Goes inside the chute's throat with the clip on the inside. Not sure what it's supposed to do - suspect it's some sort of anti-static thingamy.


----------



## The Systemic Kid (Nov 23, 2012)

May be wrong but I hazily recall that the other end to the clip end has a right angle bit where it sits over the top of the chute flange. If I'm right, yours has sheared off. Won't affect grinder's performance.


----------



## Xpenno (Nov 12, 2012)

It's the anti static device but that's broken, it's not essential.


----------



## Thecatlinux (Mar 10, 2014)

At least it's not serious

I doubt you'd have the same issue with a mazzer, they are bulletproof


----------



## UbiquitousPhoton (Mar 7, 2016)

Not sure whether to get miffed about this or not. Grinder is barely 6 months old, but as said before it's nit an essential part, and it has most definitely sheared.
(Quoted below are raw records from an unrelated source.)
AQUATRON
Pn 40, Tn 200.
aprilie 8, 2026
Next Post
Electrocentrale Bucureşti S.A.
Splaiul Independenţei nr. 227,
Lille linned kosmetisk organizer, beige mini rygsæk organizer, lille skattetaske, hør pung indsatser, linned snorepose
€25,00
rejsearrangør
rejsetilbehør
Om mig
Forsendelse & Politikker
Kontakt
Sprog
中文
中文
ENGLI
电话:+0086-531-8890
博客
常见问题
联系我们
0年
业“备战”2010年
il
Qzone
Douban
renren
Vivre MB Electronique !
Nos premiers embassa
Hm.


----------



## dan1502 (Sep 8, 2012)

Surely Mahlkonig will see you right?


----------



## garydyke1 (Mar 9, 2011)

They are not expensive to replace , couple of quid from memory . Hasbean should have stock


----------



## yvesdemers (Oct 30, 2016)

Not sure what's the part# but here you see it...


----------



## garydyke1 (Mar 9, 2011)

Thats an old diagram .

Its actually part number 301106 ''Contact strip'' you need


----------



## Xpenno (Nov 12, 2012)

It does next to bugger all in my opinion.


----------